Next, we evaluated whether alcohol dependence-associated deficits in CeA endocannabinoid dialysate levels persist during protracted abstinence (7 days) using different animals for each subgroup (baseline, 10–12 h and 7 days). As shown in Fig. 1c, the two-way ANOVA revealed main effects of alcohol history (F1,40 = 45.24, p < 0.001) and sampling time (F2,40 = 4.47, p = 0.018) on CeA 2-AG levels and a significant interaction between factors (F2,40 = 3.72, p = 0.033). The Holm-Sidak test for multiple comparisons showed that 2-AG levels were significantly lower in alcohol rats than in control rats (p < 0.05) at all sampling times, with a significant decrease in 2-AG levels in the 10–12 h of abstinence subgroup compared with the baseline subgroup in the alcohol group (p < 0.05). In contrast, there were no differences in 2-AG levels when the 7 days of abstinence subgroup was compared with the baseline subgroup.
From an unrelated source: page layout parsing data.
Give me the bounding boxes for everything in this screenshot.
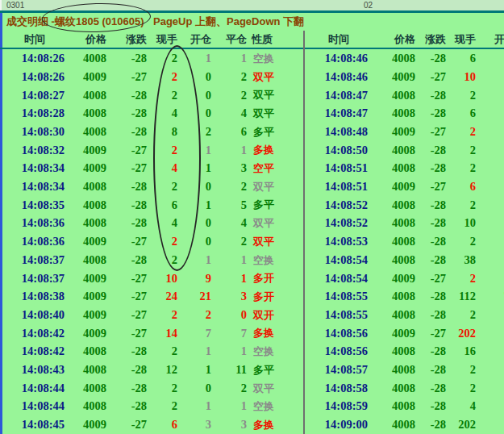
table-row: 14:08:374008-28211空换 — [0, 251, 303, 269]
cell: 0 — [177, 236, 211, 248]
cell: 24 — [147, 290, 177, 303]
table-row: 14:08:594008-284 — [305, 397, 504, 415]
cell: 10 — [147, 273, 177, 285]
cell: -27 — [106, 144, 147, 156]
cell: 5 — [211, 199, 247, 211]
table-row: 14:08:544008-283818 — [305, 251, 504, 269]
cell: -28 — [415, 382, 446, 394]
cell: 202 — [446, 328, 476, 340]
col-header-open: 开仓 — [177, 32, 211, 47]
pane-id-left: 0301 — [6, 0, 24, 10]
left-table-header: 时间 价格 涨跌 现手 开仓 平仓 性质 — [0, 31, 303, 48]
cell: 4 — [446, 400, 476, 412]
cell: 14:08:27 — [5, 90, 65, 102]
cell: -28 — [106, 199, 147, 211]
cell: 4008 — [368, 107, 415, 119]
cell: 14:08:30 — [5, 126, 65, 138]
cell: 4008 — [368, 364, 415, 376]
cell: -27 — [106, 273, 147, 285]
cell: 3 — [177, 419, 211, 431]
cell: -28 — [106, 254, 147, 266]
cell: 4008 — [368, 217, 415, 229]
cell: 3 — [211, 162, 247, 174]
table-row: 14:08:564008-281616 — [305, 342, 504, 361]
cell-nature: 多平 — [247, 365, 303, 375]
trade-list-right[interactable]: 14:08:464008-28614:08:464009-271014:08:4… — [305, 49, 504, 434]
cell: 14 — [147, 328, 177, 340]
cell: 14:08:26 — [5, 52, 65, 65]
cell: 14:08:35 — [5, 199, 65, 211]
col-header-lots: 现手 — [147, 32, 177, 47]
col-header-lots: 现手 — [446, 32, 476, 47]
cell: 1 — [211, 254, 247, 266]
cell-nature: 多开 — [247, 291, 303, 302]
cell: 11 — [211, 364, 247, 376]
cell: 14:08:34 — [5, 162, 65, 174]
col-header-open: 开仓 — [476, 32, 504, 47]
cell: -28 — [415, 290, 446, 303]
cell: 2 — [147, 400, 177, 412]
cell: 2 — [211, 236, 247, 248]
cell: -28 — [415, 144, 446, 156]
cell: 14:08:50 — [310, 144, 368, 156]
cell: 9 — [476, 419, 504, 431]
cell: 4 — [147, 107, 177, 119]
table-row: 14:08:424008-28211空换 — [0, 342, 303, 361]
cell: 1 — [177, 400, 211, 412]
cell: 10 — [446, 71, 476, 83]
cell: 4008 — [368, 254, 415, 266]
cell: 1 — [211, 273, 247, 285]
cell: 4009 — [65, 71, 106, 83]
cell: 14:08:38 — [5, 290, 65, 303]
table-row: 14:08:514008-282 — [305, 159, 504, 177]
table-row: 14:08:514009-276 — [305, 177, 504, 196]
cell: -28 — [106, 52, 147, 65]
cell: -28 — [415, 419, 446, 431]
cell: 112 — [446, 290, 476, 303]
cell: 14:08:56 — [310, 328, 368, 340]
cell: 4008 — [65, 345, 106, 357]
cell: 14:08:51 — [310, 181, 368, 193]
cell: 4009 — [65, 273, 106, 285]
cell: 0 — [177, 217, 211, 229]
cell: 4008 — [368, 309, 415, 321]
table-row: 14:08:474008-286 — [305, 104, 504, 123]
cell: 14:08:52 — [310, 217, 368, 229]
table-row: 14:08:524008-282 — [305, 196, 504, 215]
cell: 14:08:45 — [5, 419, 65, 431]
cell: 0 — [177, 382, 211, 394]
cell: 2 — [211, 382, 247, 394]
table-row: 14:08:374009-271091多开 — [0, 269, 303, 287]
cell: 18 — [476, 254, 504, 266]
cell: 7 — [177, 328, 211, 340]
table-row: 14:08:484009-272 — [305, 123, 504, 141]
table-row: 14:08:264008-28211空换 — [0, 49, 303, 68]
cell: -27 — [106, 71, 147, 83]
cell: 76 — [476, 290, 504, 303]
cell: 14:08:34 — [5, 181, 65, 193]
cell: 2 — [446, 126, 476, 138]
cell: 2 — [147, 181, 177, 193]
cell: 1 — [211, 144, 247, 156]
cell: 2 — [147, 71, 177, 83]
cell: 4009 — [65, 309, 106, 321]
pane-id-right: 02 — [364, 0, 373, 10]
cell: 0 — [177, 107, 211, 119]
cell: -27 — [106, 236, 147, 248]
cell: 10 — [446, 217, 476, 229]
cell: 3 — [211, 290, 247, 303]
cell: 4 — [211, 107, 247, 119]
cell: -28 — [415, 364, 446, 376]
cell: 2 — [446, 199, 476, 211]
table-row: 14:08:304008-28826多平 — [0, 123, 303, 141]
cell: 1 — [177, 345, 211, 357]
cell: 4008 — [65, 400, 106, 412]
cell: 1 — [177, 254, 211, 266]
cell: -27 — [106, 419, 147, 431]
cell: -28 — [415, 217, 446, 229]
table-row: 14:08:344009-27413空平 — [0, 159, 303, 177]
cell: 14:08:47 — [310, 107, 368, 119]
cell: -28 — [106, 382, 147, 394]
cell: 14:08:37 — [5, 273, 65, 285]
trade-list-left[interactable]: 14:08:264008-28211空换14:08:264009-27202双平… — [0, 49, 303, 434]
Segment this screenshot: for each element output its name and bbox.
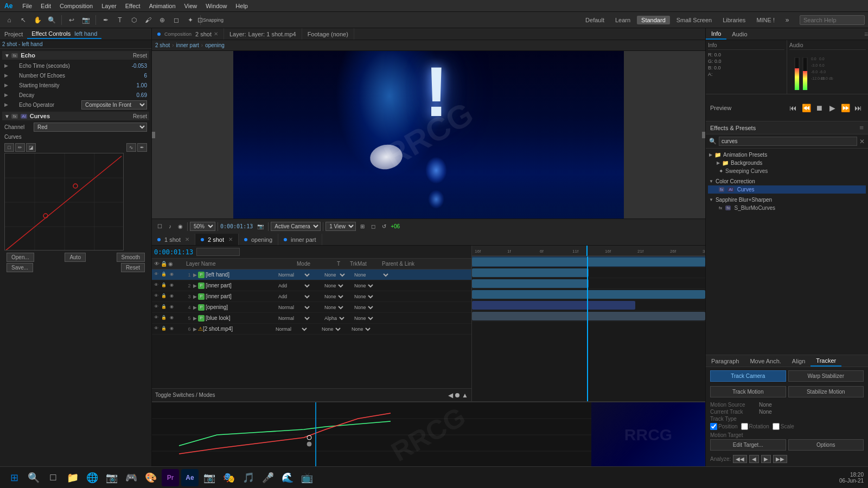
pen-tool[interactable]: ✒: [100, 14, 112, 26]
layer-5-solo[interactable]: ◉: [168, 315, 175, 322]
preview-first-frame[interactable]: ⏮: [788, 102, 799, 113]
transparency-btn[interactable]: ◻: [369, 222, 378, 230]
taskbar-camera-btn[interactable]: 📷: [103, 469, 120, 486]
select-tool[interactable]: ↖: [17, 14, 29, 26]
taskbar-ae-btn[interactable]: Ae: [181, 469, 199, 486]
layer-2-trk-select[interactable]: None: [322, 282, 345, 289]
tab-2shot-close[interactable]: ✕: [228, 236, 233, 242]
snapping-btn[interactable]: ⊡ Snapping: [205, 14, 216, 26]
taskbar-audition-btn[interactable]: 🎵: [240, 469, 257, 486]
taskbar-tv-btn[interactable]: 📺: [298, 469, 316, 486]
timeline-search-input[interactable]: [196, 248, 240, 256]
layer-1-visibility[interactable]: 👁: [153, 272, 159, 278]
taskbar-lightroom-btn[interactable]: 📷: [201, 469, 218, 486]
workspace-default[interactable]: Default: [581, 16, 609, 24]
refresh-btn[interactable]: ↺: [380, 222, 388, 230]
shape-tool[interactable]: ⬡: [128, 14, 140, 26]
layer-2-lock[interactable]: 🔒: [161, 282, 167, 289]
viewer-toggle-btn[interactable]: ☐: [155, 222, 164, 230]
preview-stop[interactable]: ⏹: [814, 102, 825, 113]
echo-int-expand[interactable]: ▶: [4, 82, 8, 88]
backgrounds-header[interactable]: ▶ 📁 Backgrounds: [708, 159, 866, 167]
layer-5-visibility[interactable]: 👁: [153, 315, 159, 322]
taskbar-search-btn[interactable]: 🔍: [25, 469, 42, 486]
layer-3-parent-select[interactable]: None: [352, 293, 375, 300]
curves-effect-item[interactable]: fx AI Curves: [708, 185, 866, 194]
menu-layer[interactable]: Layer: [97, 2, 121, 10]
curves-expand-icon[interactable]: ▼: [4, 113, 10, 119]
layer-row-6[interactable]: 👁 🔒 ◉ 6 ▶ ⚠ [2 shot.mp4] Normal: [152, 324, 471, 335]
track-4[interactable]: [472, 289, 705, 300]
curves-open-btn[interactable]: Open...: [7, 253, 34, 262]
timeline-tab-inner[interactable]: inner part: [278, 234, 322, 245]
layer-2-solo[interactable]: ◉: [168, 282, 175, 289]
menu-view[interactable]: View: [180, 2, 202, 10]
curves-auto-btn[interactable]: Auto: [65, 253, 86, 262]
viewer-audio-btn[interactable]: ♪: [167, 222, 174, 230]
curves-corner-btn[interactable]: ◪: [26, 143, 36, 152]
tab-1shot-close[interactable]: ✕: [185, 236, 189, 242]
layer-2-parent-select[interactable]: None: [352, 282, 375, 289]
curves-save-btn[interactable]: Save...: [7, 263, 33, 272]
curves-reset-btn[interactable]: Reset: [133, 113, 147, 119]
layer-5-expand[interactable]: ▶: [193, 316, 197, 321]
blur-mocurves-item[interactable]: fx fx S_BlurMoCurves: [708, 204, 866, 212]
zoom-select[interactable]: 50%: [190, 222, 215, 231]
taskbar-media-btn[interactable]: 🌊: [279, 469, 296, 486]
menu-composition[interactable]: Composition: [55, 2, 97, 10]
edit-target-btn[interactable]: Edit Target...: [710, 439, 786, 451]
view-select[interactable]: 1 View: [326, 222, 356, 231]
echo-intensity-value[interactable]: 1.00: [120, 82, 147, 88]
sweeping-curves-item[interactable]: ✦ Sweeping Curves: [708, 167, 866, 175]
taskbar-mic-btn[interactable]: 🎤: [259, 469, 277, 486]
tracker-tab[interactable]: Tracker: [810, 355, 841, 367]
puppet-tool[interactable]: ✦: [184, 14, 196, 26]
taskbar-game-btn[interactable]: 🎮: [123, 469, 140, 486]
text-tool[interactable]: T: [114, 14, 126, 26]
workspace-standard[interactable]: Standard: [637, 16, 670, 24]
effects-panel-menu[interactable]: ≡: [859, 124, 864, 132]
taskbar-premiere-btn[interactable]: Pr: [162, 469, 179, 486]
preview-next-frame[interactable]: ⏩: [840, 102, 851, 113]
timeline-tab-opening[interactable]: opening: [239, 234, 278, 245]
workspace-small-screen[interactable]: Small Screen: [672, 16, 716, 24]
layer-4-trk-select[interactable]: None: [322, 304, 345, 311]
layer-3-lock[interactable]: 🔒: [161, 293, 167, 300]
curves-pencil-btn[interactable]: ✏: [15, 143, 25, 152]
layer-3-solo[interactable]: ◉: [168, 293, 175, 300]
menu-edit[interactable]: Edit: [36, 2, 55, 10]
layer-6-parent-select[interactable]: None: [349, 326, 372, 332]
echo-op-expand[interactable]: ▶: [4, 102, 8, 107]
layer-row-1[interactable]: 👁 🔒 ◉ 1 ▶ P [left hand] Normal: [152, 269, 471, 280]
layer-2-mode[interactable]: Add: [276, 282, 311, 289]
layer-6-solo[interactable]: ◉: [168, 326, 175, 332]
camera-tool[interactable]: 📷: [80, 14, 92, 26]
effects-search-close[interactable]: ✕: [859, 138, 865, 145]
curves-reset-action-btn[interactable]: Reset: [121, 263, 145, 272]
eraser-tool[interactable]: ◻: [170, 14, 182, 26]
echo-operator-select[interactable]: Composite In Front: [81, 100, 147, 110]
timeline-next-btn[interactable]: ▲: [462, 391, 468, 399]
effects-search-input[interactable]: [719, 137, 857, 146]
layer-row-2[interactable]: 👁 🔒 ◉ 2 ▶ P [inner part] Add: [152, 280, 471, 291]
layer-row-5[interactable]: 👁 🔒 ◉ 5 ▶ P [blue look] Normal: [152, 313, 471, 324]
layer-1-trk-select[interactable]: None: [322, 272, 347, 278]
track-motion-btn[interactable]: Track Motion: [710, 386, 786, 397]
curves-smooth-btn[interactable]: Smooth: [117, 253, 145, 262]
analyze-fwd-full[interactable]: ▶▶: [773, 455, 787, 463]
analyze-fwd[interactable]: ▶: [761, 455, 771, 463]
position-checkbox[interactable]: [710, 423, 717, 430]
echo-reset-btn[interactable]: Reset: [133, 53, 147, 59]
curves-wave-btn[interactable]: ∿: [126, 143, 136, 152]
echo-expand-icon[interactable]: ▼: [4, 53, 10, 59]
taskbar-paint-btn[interactable]: 🎨: [142, 469, 159, 486]
project-tab[interactable]: Project: [0, 30, 27, 38]
right-panel-close[interactable]: ≡: [864, 30, 868, 38]
track-3[interactable]: [472, 278, 705, 289]
preview-last-frame[interactable]: ⏭: [853, 102, 864, 113]
composition-viewer[interactable]: ! RRCG: [152, 51, 705, 219]
analyze-rev[interactable]: ◀: [749, 455, 759, 463]
comp-tab-2shot[interactable]: Composition 2 shot ✕: [152, 28, 224, 40]
layer-4-lock[interactable]: 🔒: [161, 304, 167, 311]
left-handle[interactable]: [152, 132, 155, 138]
The two-way ANOVA revealed no main effects of alcohol history and sampling time on AEA levels and no interaction between factors (Fig. 1d).
GABA dialysate levels
The repeated-measures ANOVA revealed a significant main effect of alcohol history on baseline GABA levels (F1,12 = 5.63, p = 0.035) (Fig. 1e). GABA levels were significantly higher in alcohol rats than in control rats. The two-way repeated-measures ANOVA revealed main effects of alcohol history (F1,12 = 10.31, p = 0.007) and time sampling (F34,408 = 11.94, p < 0.001) and a significant interaction between factors (F34,408 = 15.85, p < 0.001). The one-way repeated-measures ANOVA indicated significant changes in GABA levels during microdialysis in alcohol rats at different sampling times (F34,204 = 8.48, p < 0.001). The high GABA dialysate levels in alcohol rats compared with controls further increased over the course of 12-h abstinence, and the renewed alcohol consumption decreased dialysate GABA levels to pre-abstinence baseline levels (significant differences relative to baseline GABA levels [p < 0.05]). Control rats exhibited no changes in GABA dialysate levels in the CeA over the course of sampling.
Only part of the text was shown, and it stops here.